Two Portuguese students invented a robot that replants forests destroyed by fire

Two Portuguese students invented a robot that replants forests destroyed by fire

Marta Bernardino / Troubadour

Two Portuguese students invented a robot that replants forests destroyed by fire

Marta Bernardino, Sebastião Mendonça and their Troubadour

Two 19-year-old Portuguese innovators have developed a new all-terrain reforestation robot designed to plant trees in forest fire-ravaged areas that are too steep or dangerous for people or heavy machinery to reach.

The forest was the intimate setting of his childhood. Marta Bernardino and Sebastião Mendonçatwo 19 year olds, who while growing up near Lisbon, always believed that forest would be a constant in their lives.

It was a living amusement parkwhere we built worlds, a sanctuary where concepts of ‘importance’ were felt instinctively, rather than being taught”, says Marta.

But every year, the two young men saw the fires ravage the forests close to their homes, leaving behind gray and burnt slopes, says .

Desperate to revitalize these forests, the two, then high school students, decided to create — a six-legged robot capable of reaching and reforesting areas where humans were unable to reach.

Trees are vital: They provide us with oxygen, store carbon, stabilize the soil and provide a home for the world’s wildlife. For the health of our planet and its inhabitants, its preservation and protection must be a priority for all of us”, highlights Marta in an article on .

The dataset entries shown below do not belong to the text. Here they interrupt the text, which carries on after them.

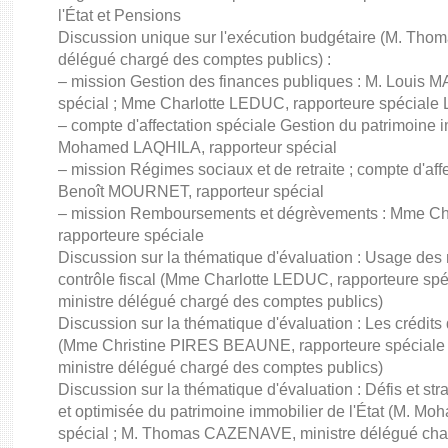
l'État et Pensions
Discussion unique sur l'exécution budgétaire (M. Th
délégué chargé des comptes publics) :
– mission Gestion des finances publiques : M. Louis
spécial ; Mme Charlotte LEDUC, rapporteure spéciale Lu
– compte d'affectation spéciale Gestion du patrimoine im
Mohamed LAQHILA, rapporteur spécial
– mission Régimes sociaux et de retraite ; compte d'aff
Benoît MOURNET, rapporteur spécial
– mission Remboursements et dégrèvements : Mme C
rapporteure spéciale
Discussion sur la thématique d'évaluation : Usage des
contrôle fiscal (Mme Charlotte LEDUC, rapporteure 
ministre délégué chargé des comptes publics)
Discussion sur la thématique d'évaluation : Les crédits
(Mme Christine PIRES BEAUNE, rapporteure spécial
ministre délégué chargé des comptes publics)
Discussion sur la thématique d'évaluation : Défis et st
et optimisée du patrimoine immobilier de l'État (M. M
spécial ; M. Thomas CAZENAVE, ministre délégué cha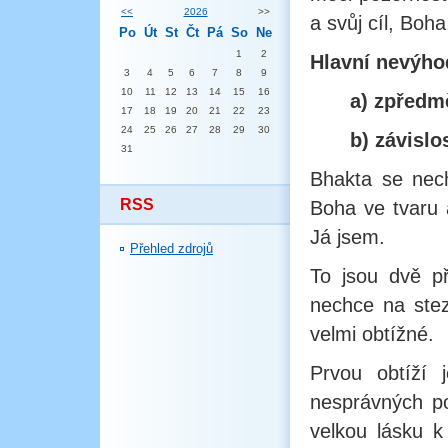
<<
2026
>>
a svůj cíl, Boh
Po
Út
St
Čt
Pá
So
Ne
1
2
Hlavní nevýho
3
4
5
6
7
8
9
10
11
12
13
14
15
16
a) zpředm
17
18
19
20
21
22
23
24
25
26
27
28
29
30
b) závislo
31
Bhakta se nec
RSS
Boha ve tvaru 
Já jsem.
Přehled zdrojů
To jsou dvě p
nechce na stez
velmi obtížné.
Prvou obtíží
nesprávných po
velkou lásku 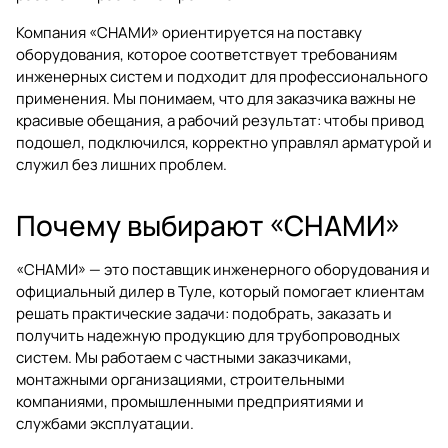
Компания «СНАМИ» ориентируется на поставку
оборудования, которое соответствует требованиям
инженерных систем и подходит для профессионального
применения. Мы понимаем, что для заказчика важны не
красивые обещания, а рабочий результат: чтобы привод
подошел, подключился, корректно управлял арматурой и
служил без лишних проблем.
Почему выбирают «СНАМИ»
«СНАМИ» — это поставщик инженерного оборудования и
официальный дилер в Туле, который помогает клиентам
решать практические задачи: подобрать, заказать и
получить надежную продукцию для трубопроводных
систем. Мы работаем с частными заказчиками,
монтажными организациями, строительными
компаниями, промышленными предприятиями и
службами эксплуатации.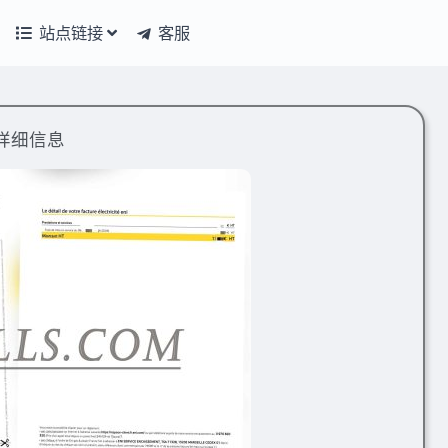
站点链接
客服
详细信息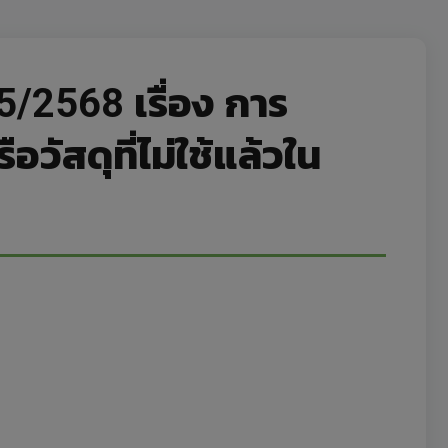
/2568 เรื่อง การ
วัสดุที่ไม่ใช้แล้วใน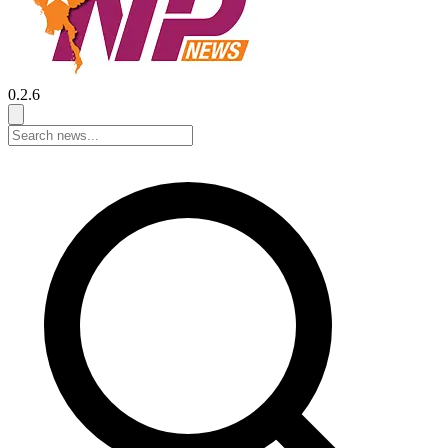
0.2.6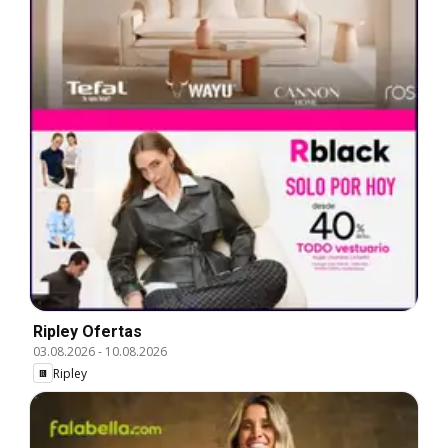
Ripley Ofertas
03.08.2026
-
10.08.2026
Ripley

“The main reason why reforestation is not being achieved, besides poor forest management, is that human work brings many challenges in terms of injuries, maintenance and planting capacity”, explains the young student.

Portugal is one of the European countries most affected by forest fires. One published in 2024 by atmospheric scientist Carlos C. DaCamarafrom the University of Lisbon, concluded that more than 1.2 million acres burned between 1980 and 2023, the equivalent of 54% percent of the territory.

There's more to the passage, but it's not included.